Categorizing images with deep learning into Elasticsearch

Deepdetect is a young open source deep-learning server and API designed to help in bridging the gap toward machine learning as a commodity. It originates from a series of applications built for a handful of large corporations and small startups. It has support for Caffe, one of the most appreciated libraries for deep learning, and it easily connects to a range of sources and sinks. This enables deep learning to fit into existing stacks and applications with reduced effort.

Machine learning is the next expected commodity on the developer's stack. Many software packages, most of them open source, are slowly but surely empowering the developers with these new technologies for automation. As the developer of Deepdetect, an open source deep-learning server, I've been building a range of smart applications for a variety of large corporations and small startups.

In most of these production settings, the existing stack relies on a series of data backends, among which Elasticsearch is prominent. For this reason Deepdetect builds a direct connection to all backends through a little trick: the server supports output templates so that data can be molded to fit any sink backend.

We recently applied this trick to build an image search engine with Elasticsearch in just a few steps. The result is that you send images to Deepdetect, images get tagged (a hedgehog, a plane, etc.), then the tags and the image URL get indexed into Elasticsearch directly without any glue code. This is it. You can now search images with text, even when no caption was available. Beyond cool, this is also scalable as prediction works over batches of images, and multiple prediction servers can be set to work in parallel. We tell you below how to reproduce this very simple setting for your own applications.
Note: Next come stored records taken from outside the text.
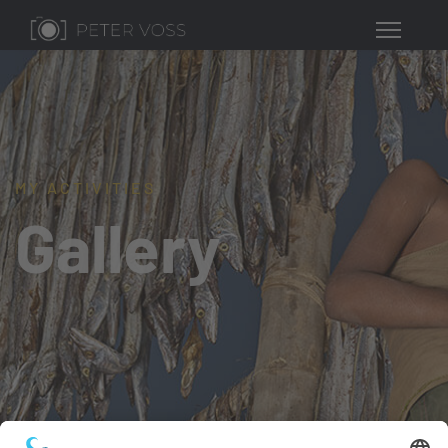
MY ACTIVITIES
Gallery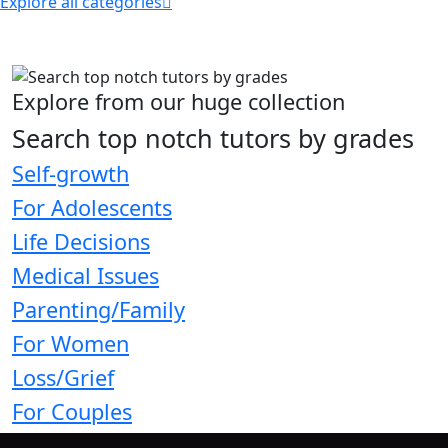
Explore all categories
Explore from our huge collection
Search top notch tutors by grades
Self-growth
For Adolescents
Life Decisions
Medical Issues
Parenting/Family
For Women
Loss/Grief
For Couples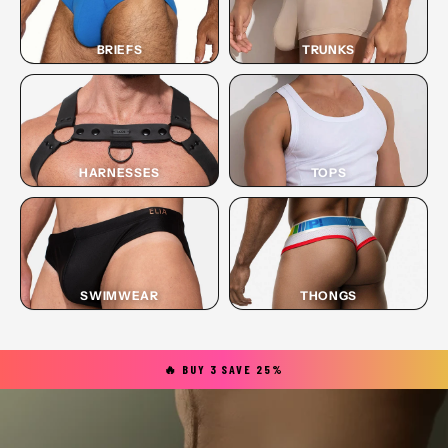
BRIEFS
TRUNKS
HARNESSES
TOPS
SWIMWEAR
THONGS
🔥 BUY 3 SAVE 25%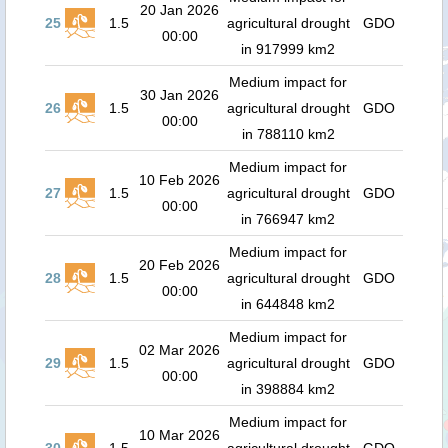
20 Jan 2026
25
1.5
agricultural drought
GDO
00:00
in 917999 km2
Medium impact for
30 Jan 2026
26
1.5
agricultural drought
GDO
00:00
in 788110 km2
Medium impact for
10 Feb 2026
27
1.5
agricultural drought
GDO
00:00
in 766947 km2
Medium impact for
20 Feb 2026
28
1.5
agricultural drought
GDO
00:00
in 644848 km2
Medium impact for
02 Mar 2026
29
1.5
agricultural drought
GDO
00:00
in 398884 km2
Medium impact for
10 Mar 2026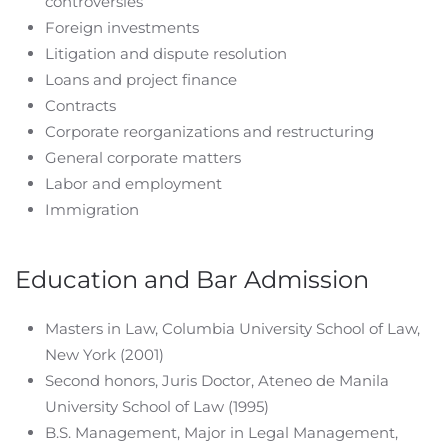
controversies
Foreign investments
Litigation and dispute resolution
Loans and project finance
Contracts
Corporate reorganizations and restructuring
General corporate matters
Labor and employment
Immigration
Education and Bar Admission
Masters in Law, Columbia University School of Law,
New York (2001)
Second honors, Juris Doctor, Ateneo de Manila
University School of Law (1995)
B.S. Management, Major in Legal Management,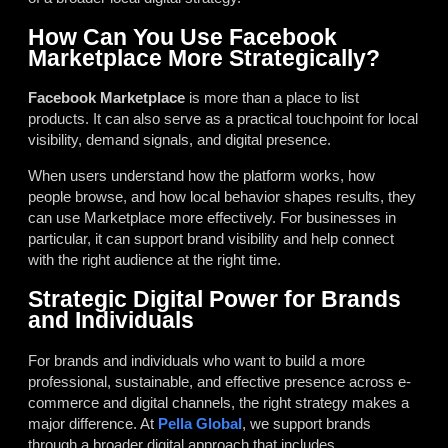
How Can You Use Facebook
Marketplace More Strategically?
Facebook Marketplace
is more than a place to list
products. It can also serve as a practical touchpoint for local
visibility, demand signals, and digital presence.
When users understand how the platform works, how
people browse, and how local behavior shapes results, they
can use Marketplace more effectively. For businesses in
particular, it can support brand visibility and help connect
with the right audience at the right time.
Strategic Digital Power for Brands
and Individuals
For brands and individuals who want to build a more
professional, sustainable, and effective presence across e-
commerce and digital channels, the right strategy makes a
major difference. At
Pella Global
, we support brands
through a broader digital approach that includes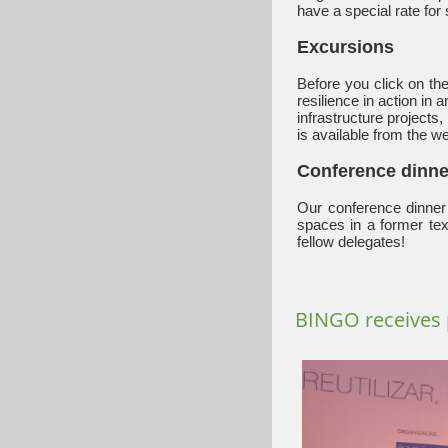
have a special rate for 
Excursions
Before you click on the
resilience in action in
infrastructure projects
is available from the we
Conference dinne
Our conference dinner 
spaces in a former tex
fellow delegates!
BINGO receives 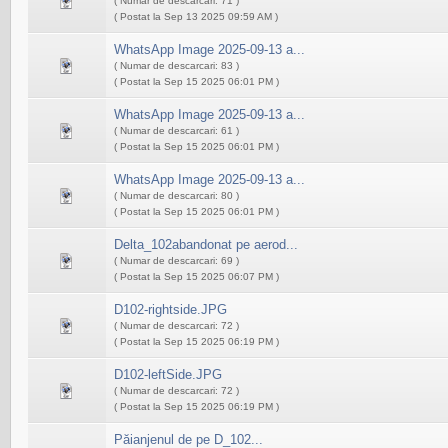
( Numar de descarcari: 71 )
( Postat la Sep 13 2025 09:59 AM )
WhatsApp Image 2025-09-13 a...
( Numar de descarcari: 83 )
( Postat la Sep 15 2025 06:01 PM )
WhatsApp Image 2025-09-13 a...
( Numar de descarcari: 61 )
( Postat la Sep 15 2025 06:01 PM )
WhatsApp Image 2025-09-13 a...
( Numar de descarcari: 80 )
( Postat la Sep 15 2025 06:01 PM )
Delta_102abandonat pe aerod...
( Numar de descarcari: 69 )
( Postat la Sep 15 2025 06:07 PM )
D102-rightside.JPG
( Numar de descarcari: 72 )
( Postat la Sep 15 2025 06:19 PM )
D102-leftSide.JPG
( Numar de descarcari: 72 )
( Postat la Sep 15 2025 06:19 PM )
Păianjenul de pe D_102...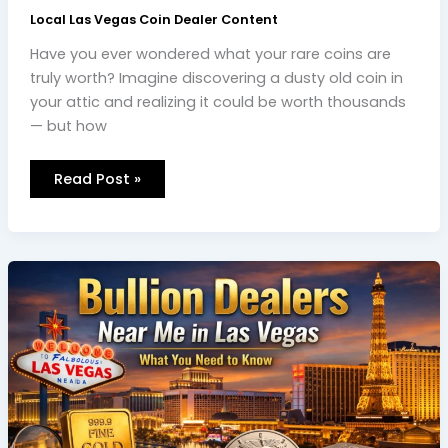
Local Las Vegas Coin Dealer Content
Have you ever wondered what your rare coins are
truly worth? Imagine discovering a dusty old coin in
your attic and realizing it could be worth thousands
— but how
Read Post »
Bullion
Dealers
Near
Me:
What
You
Need
to
Know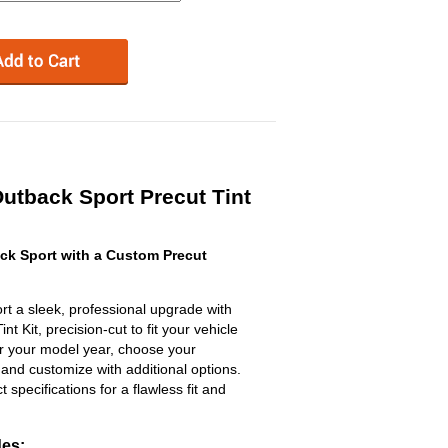
utback Sport Precut Tint
k Sport with a Custom Precut
t a sleek, professional upgrade with
 Kit, precision-cut to fit your vehicle
ter your model year, choose your
 and customize with additional options.
ct specifications for a flawless fit and
des: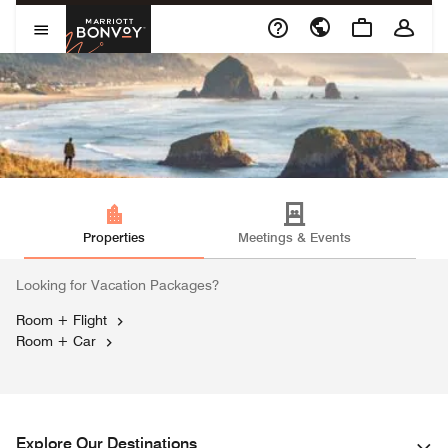
Skip to Content
Marriott Bonvoy
Open Menu
Properties
Meetings & Events
Looking for Vacation Packages?
Room + Flight
Opens a new window
Room + Car
Opens a new window
Explore Our Destinations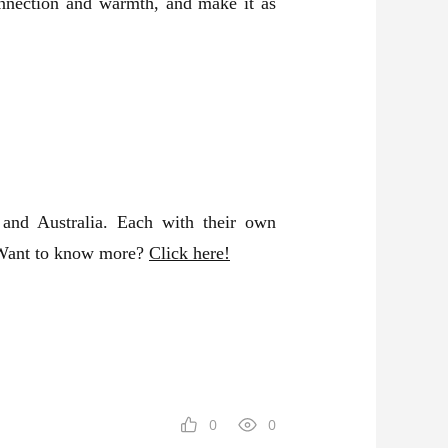
connection and warmth, and make it as
and Australia. Each with their own
! Want to know more?
Click here!
0
0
Machine Learning and Deep Learning

But first, if you are not familiar with the topic, machine learning has become a ubiquitous technology that is powering a growing number of high automation software offerings, sometimes referred to as smart or intelligent applications. These range from spam filters and document sorting to sentiment analysis, search ranking, image, audio and video recognition (and even dreams!).
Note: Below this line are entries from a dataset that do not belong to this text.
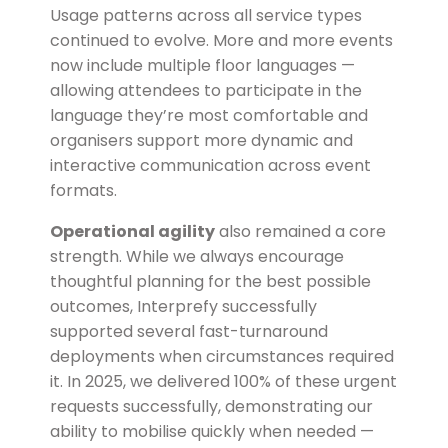
Usage patterns across all service types
continued to evolve. More and more events
now include multiple floor languages —
allowing attendees to participate in the
language they’re most comfortable and
organisers support more dynamic and
interactive communication across event
formats.
Operational agility
also remained a core
strength. While we always encourage
thoughtful planning for the best possible
outcomes, Interprefy successfully
supported several fast-turnaround
deployments when circumstances required
it. In 2025, we delivered
100% of these urgent
requests successfully
, demonstrating our
ability to mobilise quickly when needed —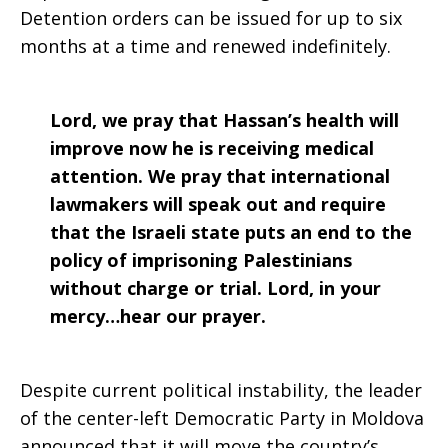
Detention orders can be issued for up to six
months at a time and renewed indefinitely.
Lord, we pray that Hassan’s health will
improve now he is receiving medical
attention. We pray that international
lawmakers will speak out and require
that the Israeli state puts an end to the
policy of imprisoning Palestinians
without charge or trial. Lord, in your
mercy…hear our prayer.
Despite current political instability, the leader
of the center-left Democratic Party in Moldova
announced that it will move the country’s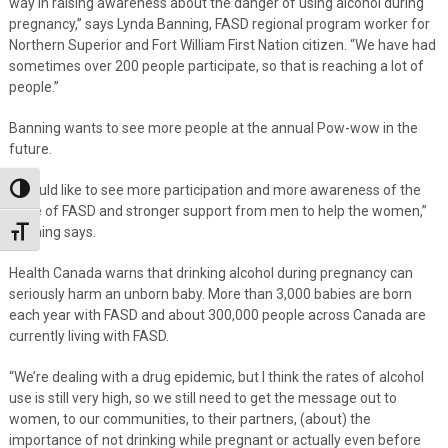
way in raising awareness about the danger of using alcohol during
pregnancy,” says Lynda Banning, FASD regional program worker for
Northern Superior and Fort William First Nation citizen. “We have had
sometimes over 200 people participate, so that is reaching a lot of
people.”
Banning wants to see more people at the annual Pow-wow in the
future.
“I would like to see more participation and more awareness of the
Toggle High Contrast
issue of FASD and stronger support from men to help the women,”
Banning says.
Toggle Font size
Health Canada warns that drinking alcohol during pregnancy can
seriously harm an unborn baby. More than 3,000 babies are born
each year with FASD and about 300,000 people across Canada are
currently living with FASD.
“We’re dealing with a drug epidemic, but I think the rates of alcohol
use is still very high, so we still need to get the message out to
women, to our communities, to their partners, (about) the
importance of not drinking while pregnant or actually even before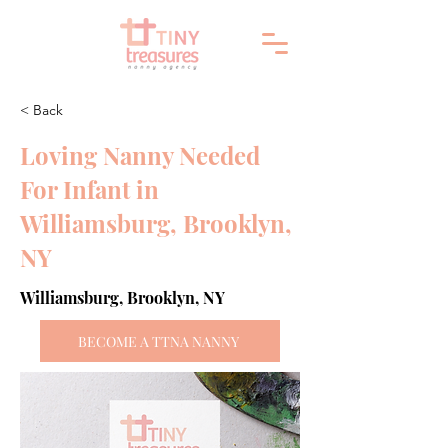
< Back
Loving Nanny Needed
For Infant in
Williamsburg, Brooklyn,
NY
Williamsburg, Brooklyn, NY
BECOME A TTNA NANNY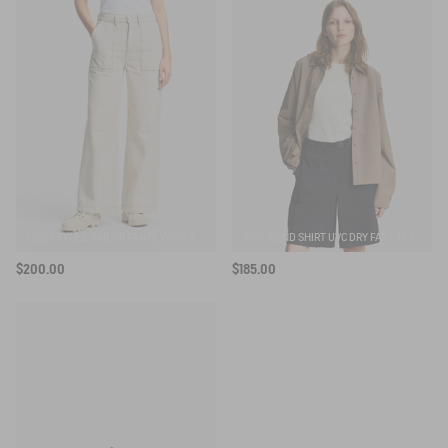
LIGHT TWILL SAILOR PANTS WITH ADJUSTABLE WAIST
BOYFRIEND SHIRT UVC DRY FAST TEXTILE®
$200.00
$185.00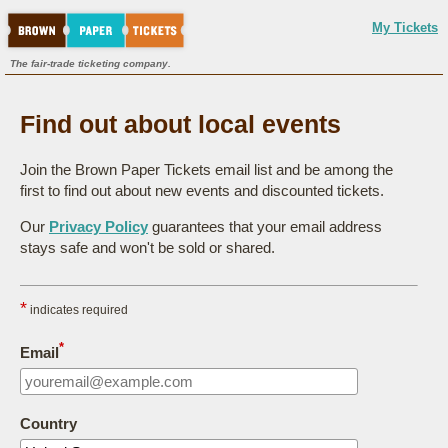
My Tickets
The fair-trade ticketing company.
Find out about local events
Join the Brown Paper Tickets email list and be among the
first to find out about new events and discounted tickets.
Our
Privacy Policy
guarantees that your email address
stays safe and won't be sold or shared.
*
indicates required
*
Email
Country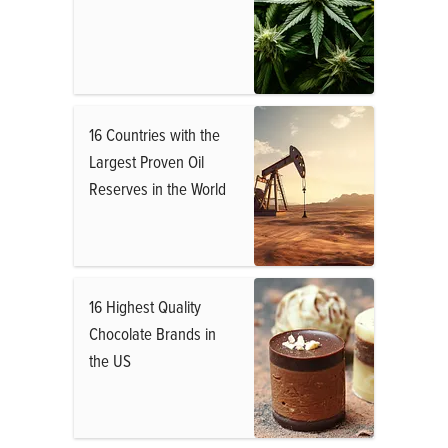
16 Countries with the
Largest Proven Oil
Reserves in the World
16 Highest Quality
Chocolate Brands in
the US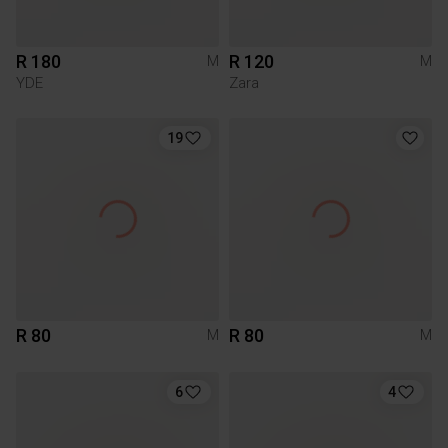
R 180
R 120
M
M
YDE
Zara
19
R 80
R 80
M
M
6
4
In a nutshell, machine learning automates classification tasks in two steps: the training step builds a model out of data for a targeted task, i.e. for image classification, while the prediction step leverages that model to predict — for instance, the category of more images. There are some cool demonstrations out there; do you believe we can accurately predict exactly who dies on the Titanic?
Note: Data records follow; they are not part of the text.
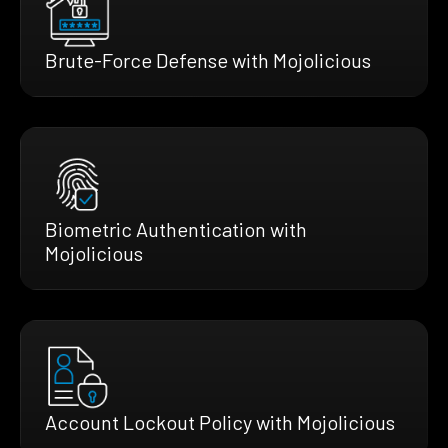
Brute-Force Defense with Mojolicious
Biometric Authentication with
Mojolicious
Account Lockout Policy with Mojolicious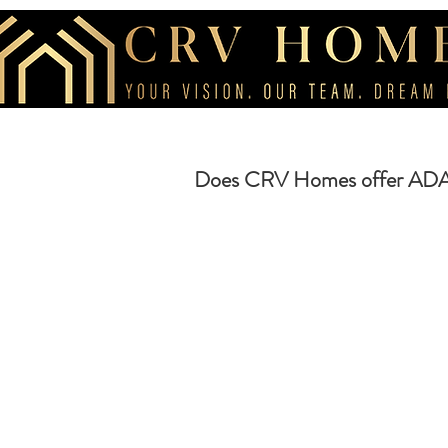
Does CRV Homes offer ADA h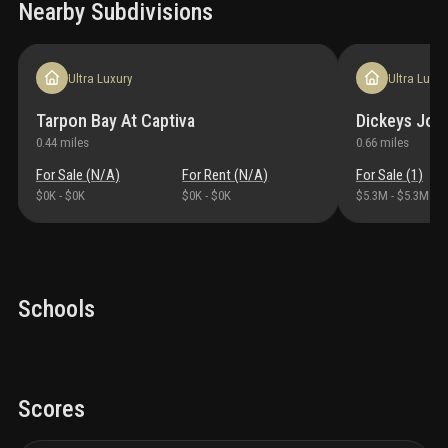
Nearby Subdivisions
Ultra Luxury
Ultra Luxur
Tarpon Bay At Captiva
Dickeys Joh
0.44
miles
0.66
miles
For Sale (
N/A
)
For Rent (
N/A
)
For Sale (
1
)
$0K
-
$0K
$0K
-
$0K
$5.3M
-
$5.3M
Schools
Scores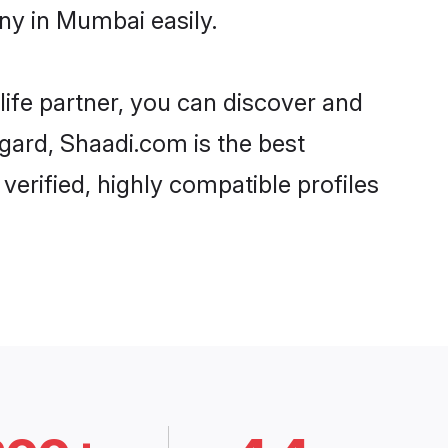
ny in Mumbai easily.
life partner, you can discover and
egard, Shaadi.com is the best
erified, highly compatible profiles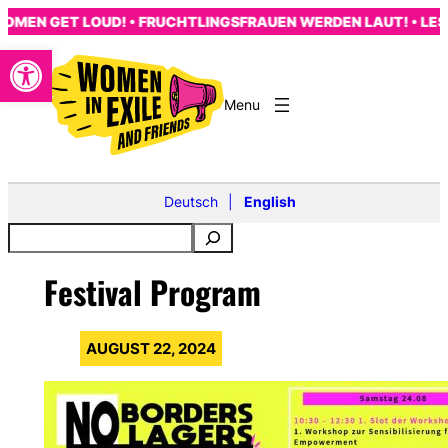
Skip
MEN GET LOUD! • FRUCHTLINGSFRAUEN WERDEN LAUT! • LES 
to
Open toolbar
content
Deutsch
English
Festival Program
AUGUST 22, 2024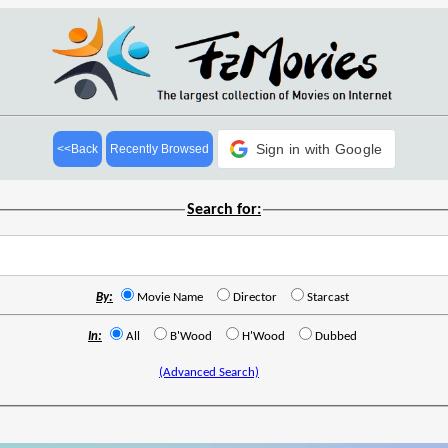
Sign in with Google
<<Back
Recently Browsed
Search for:
By:
Movie Name
Director
Starcast
In:
All
B'Wood
H'Wood
Dubbed
(Advanced Search)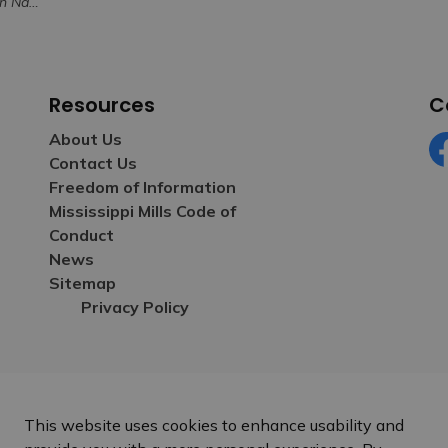
for Volunteerism
Resources
C
About Us
Contact Us
Fa
Freedom of Information
Mississippi Mills Code of
Conduct
News
Sitemap
Privacy Policy
This website uses cookies to enhance usability and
Machine learning dates back to the 1960s, though it is the last decade's surge in data, cheap computational resources, and crucial scientific achievements that truly unlocked its potential in production.(1) The most advanced applications these days leverage the field of deep learning, a set of models in the form of complex neural networks with the ability to capture high-level abstractions in data. These models are of course computed by dedicated algorithms that for the most part apply a small set of linear and nonlinear operators repeatedly over slices of the training data. Because these operations need to be repeated millions of times over matrices that can reach up to billions of entries, they are best parallelized on special processors, originally dedicated to graphical computations such as video games, and known as Graphic Processing Units (GPUs).

Deep learning continues to reveal spectacular properties, such as the ability to recognize images or classify text without much engineering. Raw images or text are fed to the algorithm along with the desired output, and the resulting model can be used to predict the output on more data. This prediction has very high accuracy, sometimes above that of humans! This is a big step forward compared to previous machine learning systems in which engineers had to half-blindly help the algorithms with a set of hand-made tricks and transforms to the data.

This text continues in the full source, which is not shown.